On Wednesday, 4 October 1944, Micheál O’Sullivan, then a medical student at University College Cork, delivered a lecture in the Town Hall, Skibbereen, under the auspices of the Skibbereen Historical and Archaeological Society.
The lecture, delivered in Irish and English, was on the life of Jeremiah O’Donovan Rossa and especially his association with the Fenian movement and his connection with Skibbereen.
Following the lecture, a debate ensued, during which Micheál O’Sullivan suggested that a plaque to the memory of Jeremiah O’Donovan Rossa should be erected in the town.
This appeal by Dr Micheál was the catalyst which led to the founding of the O’Donovan Rossa Memorial Committee and culminated in the visit on 2nd July, 1950, of then President of Ireland, Sean T. O’Kelly, to unveil a stone statue of Rossa at the entrance to what is now O’Donovan Rossa Park.
Dr Micheál’s lecture in October 1944 generated quite an amount of interest, but it was a full year before the Rossa Memorial Committee was formed. Stephen O’Brien, UDC, of the Cellar Bar in Main Street, called a meeting on Sunday, 2 September 1945. Present were Cornelius Connolly, Lissanoohig, Sean O’Driscoll, Cork Road, Patrick Fehilly, High Street, D.P. McCarthy, UDC, Stephen Holland, Adrigole, and Stephen O’Brien himself. Cornelius Connolly was appointed chairman and Stephen O’Brien secretary.
A fundraising campaign began and the results quickly exceeded the committee’s expectations. By mid-1948 it was clear that a much more ambitious project could be undertaken.
Sean O’Driscoll was the first to suggest that the provision of a playing field for the youth of the town would be the most appropriate way to perpetuate the memory of O’Donovan Rossa. He proposed that eight acres of land being offered for sale by Mr. Jackson Coakley, Bridge Street, at £640 be purchased. An ornamental gate with a bust of Rossa could, he said, be erected at the field.
That eight acres of land is now O’Donovan Rossa Park.
On 2 July 1950 President of Ireland Mr Sean T. O’Kelly unveiled the statue of O’Donovan Rossa at the entrance to the park.

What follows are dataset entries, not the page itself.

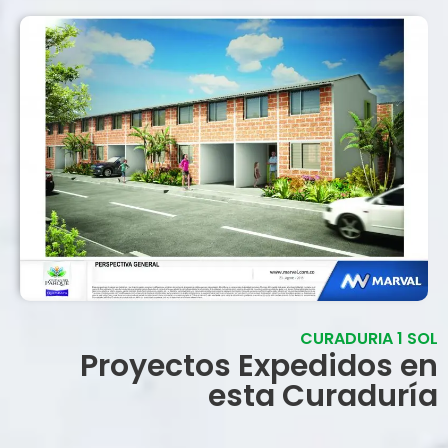
CURADURIA 1 SOL
Proyectos Expedidos en
esta Curaduría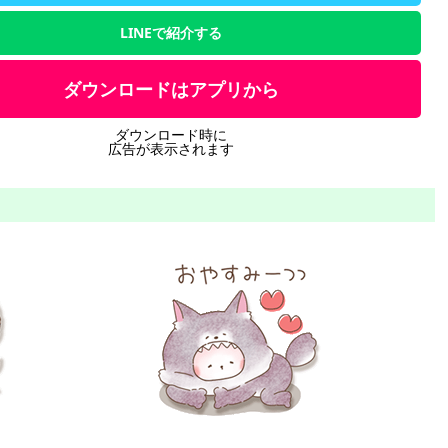
LINEで紹介する
ダウンロードはアプリから
ダウンロード時に
広告が表示されます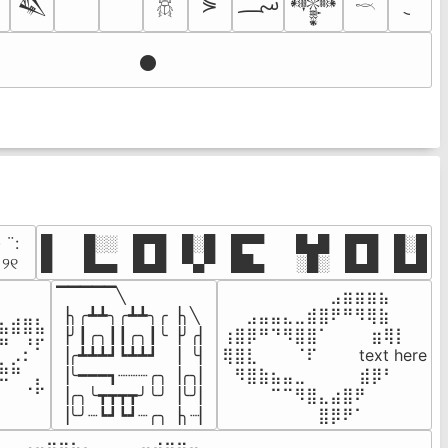
؄
⋟

𒈑
𒀱
𓆣
𓎖
𒊹
· ¨:⠀

█  █░░ █▀█ █░█ █▀▀  █▄█ █▀█ █░█

. ୨୧⠀
█  █▄▄ █▄█ ▀▄▀ ██▄  ░█░ █▄█ █▄█
▔▔▔▔▔╲

⠀⠀⠀⠀⠀⠀⠀⠀⠀⣠⣶⣶⣶⣦⠀⠀

⠀⠀⠀⠀

▕╮╭┻┻╮╭┻┻╮╭▕╮╲

⠀⠀⣠⣤⣤⣄⣀⣾⣿⠟⠛⠻⢿⣷⠀

⣦⣾⣿⣧

▕╯┃╭╮┃┃╭╮┃╰▕╯╭▏

⢰⣿⡿⠛⠙⠻⣿⣿⠁⠀⠀ ⠀⣶⢿⡇

⠛⠀⡘⠏

▕╭┻┻┻┛┗┻┻┛  ▕  ╰▏

⢿⣿⣇⠀⠀⠀⠈⠏⠀⠀⠀ text here

⣦⣮⠁⠀

▕╰━━━┓┈┈┈╭╮▕╭╮▏

⠀⠻⣿⣷⣦⣤⣀⠀⠀⠀ ⠀⣾⡿⠃⠀

⠉⠀⠠⡧

▕╭╮╰┳┳┳┳╯╰╯▕╰╯▏

⠀⠀⠀⠀⠉⠉⠻⣿⣄⣴⣿⠟⠀⠀⠀

⠀⠀⠀⠀
▕╰╯┈┗┛┗┛┈╭╮▕╮┈▏
⠀⠀⠀⠀⠀⠀⠀⠀⣿⡿⠟⠁⠀⠀⠀
⠀⣠⣤⣶⣶⣦⣄⡀  ⠀⢀⣤⣴⣶⣶⣤⣀⠀
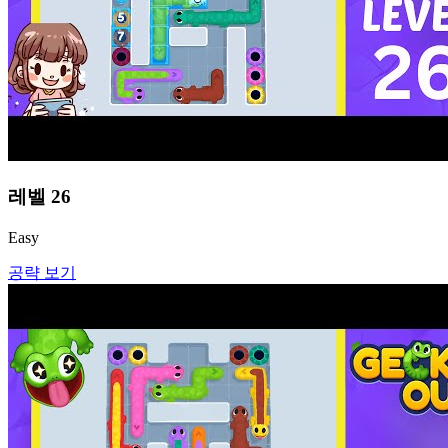
레벨
26
Easy
공략 보기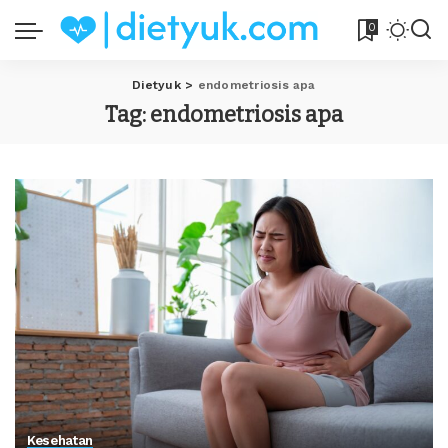
0
Dietyuk
>
endometriosis apa
Tag:
endometriosis apa
Kesehatan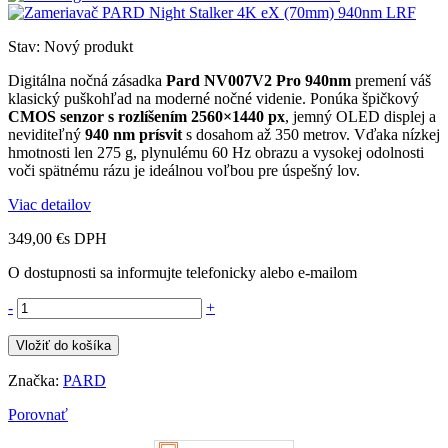
Stav:
Nový produkt
Digitálna nočná zásadka
Pard NV007V2 Pro 940nm
premení váš
klasický puškohľad na moderné nočné videnie. Ponúka špičkový
CMOS senzor s rozlíšením 2560×1440 px
, jemný OLED displej a
neviditeľný
940 nm prísvit
s dosahom až 350 metrov. Vďaka nízkej
hmotnosti len 275 g, plynulému 60 Hz obrazu a vysokej odolnosti
voči spätnému rázu je ideálnou voľbou pre úspešný lov.
Viac detailov
349,00 €
s DPH
O dostupnosti sa informujte telefonicky alebo e-mailom
-
+
Vložiť do košíka
Značka:
PARD
Porovnať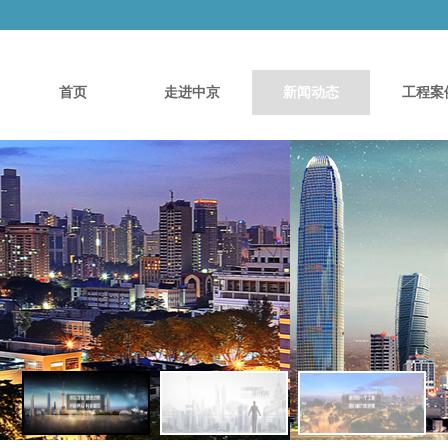
首页
走进中京
新闻动态
工程案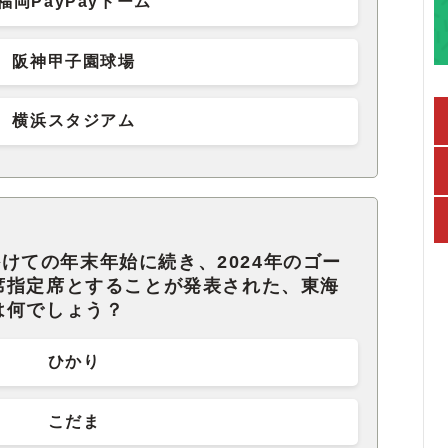
福岡PayPayドーム
阪神甲子園球場
横浜スタジアム
にかけての年末年始に続き、2024年のゴー
席指定席とすることが発表された、東海
は何でしょう？
ひかり
こだま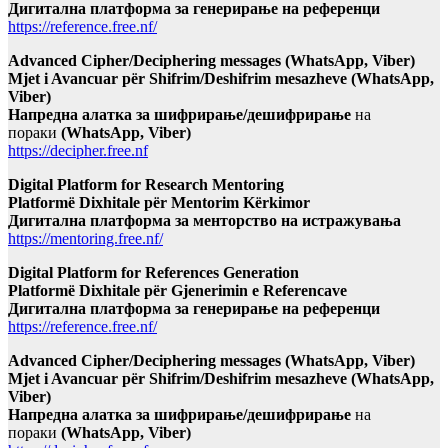
Дигитална платформа за генерирање на референци
https://reference.free.nf/
Advanced Cipher/Deciphering messages (WhatsApp, Viber)
Mjet i Avancuar për Shifrim/Deshifrim mesazheve (WhatsApp,
Viber)
Напредна алатка за шифрирање/дешифрирање
на
пораки
(WhatsApp, Viber)
https://decipher.free.nf
Digital Platform for Research Mentoring
Platformë Dixhitale për Mentorim Kërkimor
Дигитална платформа за менторство на истражувања
https://mentoring.free.nf/
Digital Platform for References Generation
Platformë Dixhitale për Gjenerimin e Referencave
Дигитална платформа за генерирање на референци
https://reference.free.nf/
Advanced Cipher/Deciphering messages (WhatsApp, Viber)
Mjet i Avancuar për Shifrim/Deshifrim mesazheve (WhatsApp,
Viber)
Напредна алатка за шифрирање/дешифрирање
на
пораки
(WhatsApp, Viber)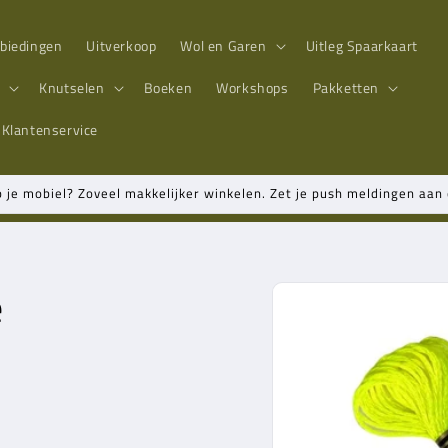
biedingen
Uitverkoop
Wol en Garen
Uitleg Spaarkaart
n
Knutselen
Boeken
Workshops
Pakketten
Klantenservice
p je mobiel? Zoveel makkelijker winkelen. Zet je push meldingen aa
e
Ga direct naar
productinformatie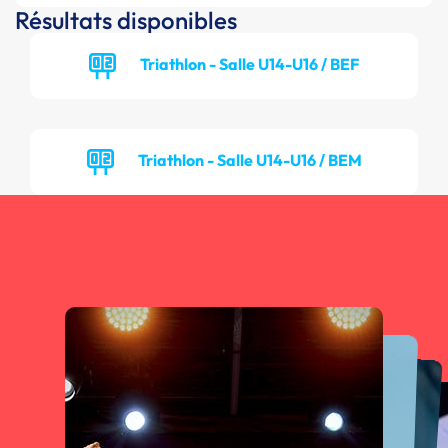
Résultats disponibles
Triathlon - Salle U14-U16 / BEF
Triathlon - Salle U14-U16 / BEM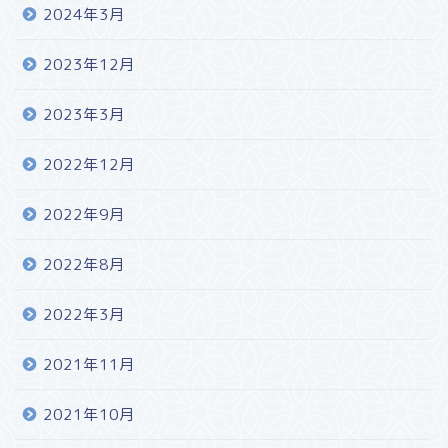
2024年3月
2023年12月
2023年3月
2022年12月
2022年9月
2022年8月
2022年3月
2021年11月
2021年10月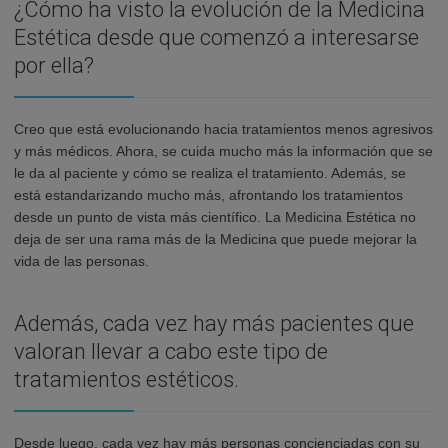
¿Cómo ha visto la evolución de la Medicina
Estética desde que comenzó a interesarse
por ella?
Creo que está evolucionando hacia tratamientos menos agresivos
y más médicos. Ahora, se cuida mucho más la información que se
le da al paciente y cómo se realiza el tratamiento. Además, se
está estandarizando mucho más, afrontando los tratamientos
desde un punto de vista más científico. La Medicina Estética no
deja de ser una rama más de la Medicina que puede mejorar la
vida de las personas.
Además, cada vez hay más pacientes que
valoran llevar a cabo este tipo de
tratamientos estéticos.
Desde luego, cada vez hay más personas concienciadas con su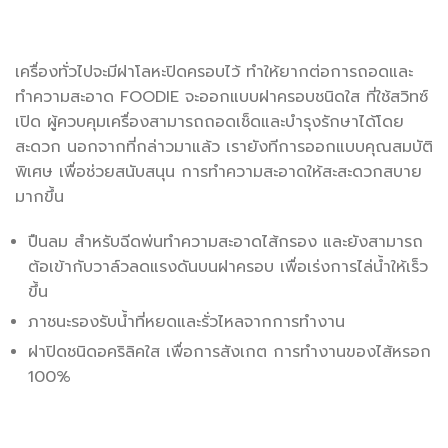
เครื่องทั่วไปจะมีฝาโลหะปิดครอบไว้ ทำให้ยากต่อการถอดและ
ทำความสะอาด FOODIE จะออกแบบฝาครอบชนิดใส ที่ใช้สวิทซ์
เปิด ผู้ควบคุมเครื่องสามารถถอดเช็ดและบำรุงรักษาได้โดย
สะดวก นอกจากที่กล่าวมาแล้ว เรายังทีการออกแบบคุณสมบัติ
พิเศษ เพื่อช่วยสนับสนุน การทำความสะอาดให้สะสะดวกสบาย
มากขึ้น
ปืนลม สำหรับฉีดพ่นทำความสะอาดไส้กรอง และยังสามารถ
ต้อเข้ากับวาล์วลดแรงดันบนฝาครอบ เพื่อเร่งการไล่น้ำให้เร็ว
ขึ้น
ภาชนะรองรับน้ำที่หยดและรั่วไหลจากการทำงาน
ฝาปิดชนิดอคริลิคใส เพื่อการสังเกต การทำงานของไส้หรอก
100%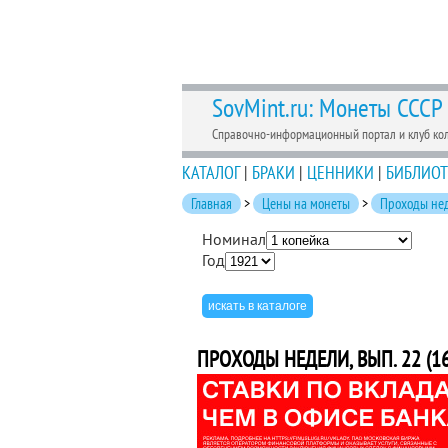
SovMint.ru: Монеты СССР
Справочно-информационный портал и клуб ко
КАТАЛОГ
|
БРАКИ
|
ЦЕННИКИ
|
БИБЛИОТ
Главная
>
Цены на монеты
>
Проходы не
Номинал
Год
ПРОХОДЫ НЕДЕЛИ, ВЫП. 22 (16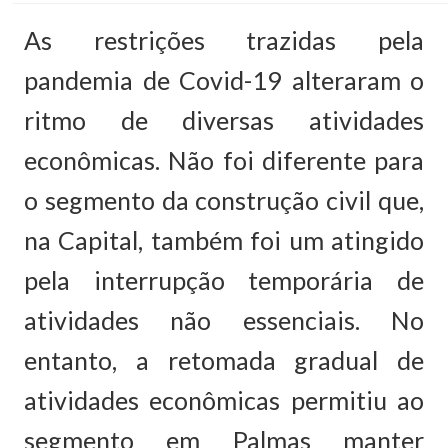
As restrições trazidas pela
pandemia de Covid-19 alteraram o
ritmo de diversas atividades
econômicas. Não foi diferente para
o segmento da construção civil que,
na Capital, também foi um atingido
pela interrupção temporária de
atividades não essenciais. No
entanto, a retomada gradual de
atividades econômicas permitiu ao
segmento em Palmas manter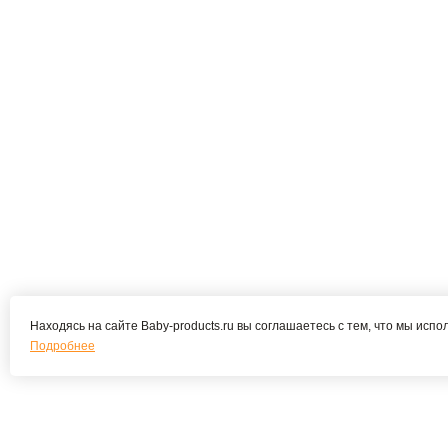
Находясь на сайте Baby-products.ru вы соглашаетесь с тем, что мы испо
Подробнее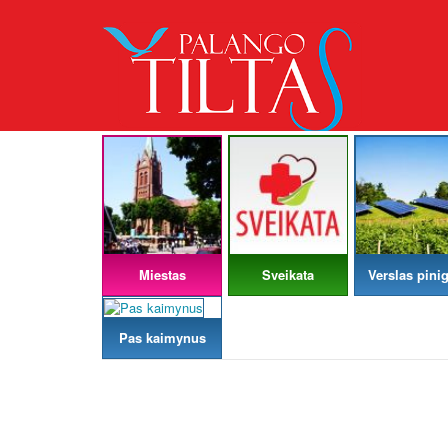
Miestas
Sveikata
Verslas pinig
Pas kaimynus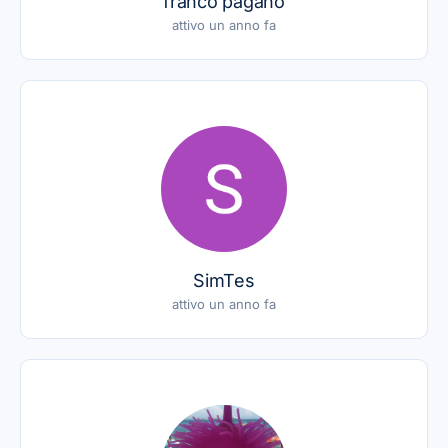
franco pagano
attivo un anno fa
SimTes
attivo un anno fa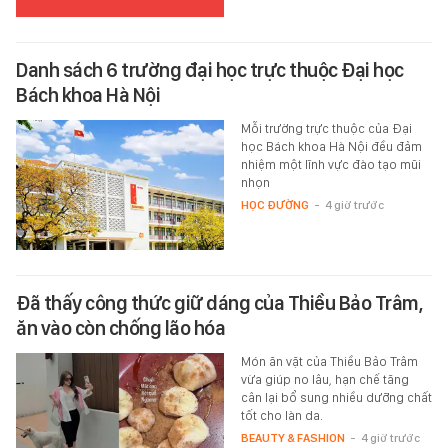
Danh sách 6 trường đại học trực thuộc Đại học
Bách khoa Hà Nội
Mỗi trường trực thuộc của Đại
học Bách khoa Hà Nội đều đảm
nhiệm một lĩnh vực đào tạo mũi
nhọn
HỌC ĐƯỜNG
-
4 giờ trước
Đã thấy công thức giữ dáng của Thiều Bảo Trâm,
ăn vào còn chống lão hóa
Món ăn vặt của Thiều Bảo Trâm
vừa giúp no lâu, hạn chế tăng
cân lại bổ sung nhiều dưỡng chất
tốt cho làn da.
BEAUTY & FASHION
-
4 giờ trước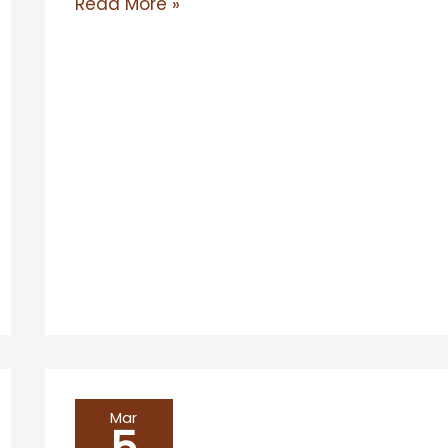
Read More »
Loin
Mar
de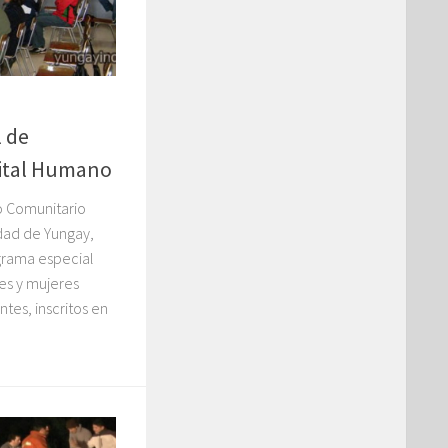
 de
ital Humano
o Comunitario
dad de Yungay,
ograma especial
es y mujeres
tes, inscritos en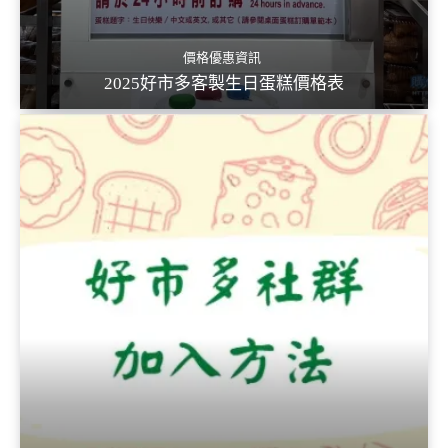
價格優惠資訊
2025好市多客製生日蛋糕價格表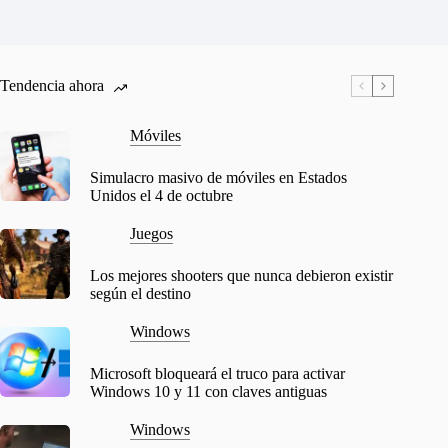
Tendencia ahora
Móviles
Simulacro masivo de móviles en Estados
Unidos el 4 de octubre
Juegos
Los mejores shooters que nunca debieron existir
según el destino
Windows
Microsoft bloqueará el truco para activar
Windows 10 y 11 con claves antiguas
Windows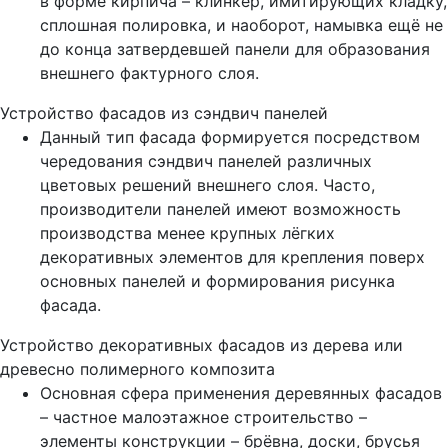
в форме кирпича – клинкер, имитирующих кладку,
сплошная полировка, и наоборот, намывка ещё не
до конца затвердевшей панели для образования
внешнего фактурного слоя.
Устройство фасадов из сэндвич панелей
Данный тип фасада формируется посредством
чередования сэндвич панелей различных
цветовых решений внешнего слоя. Часто,
производители панелей имеют возможность
производства менее крупных лёгких
декоративных элементов для крепления поверх
основных панелей и формирования рисунка
фасада.
Устройство декоративных фасадов из дерева или
древесно полимерного композита
Основная сфера применения деревянных фасадов
– частное малоэтажное строительство –
элементы конструкции – брёвна, доски, брусья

Dr Micheál O’Sullivan, the man who set that whole train of events in motion with his lecture on 4 October 1944, died in January 1994. He will always be fondly remembered in Skibbereen. The local gaelscoil, Gaelscoil Dr Uí Shúilleabháin, in named in his memory.
Dr Micheál spent his entire life as a GP practicing in his native Skibbereen. Aside from his considerable medical expertise and dedication to caring for people, Dr Micheál was also great community leader. He was particularly interested in the promotion of Irish culture and had a great love of the Irish language. He was active in Conradh na Gaeilge and was a member of Glór na Gael when there was a branch in Skibbereen.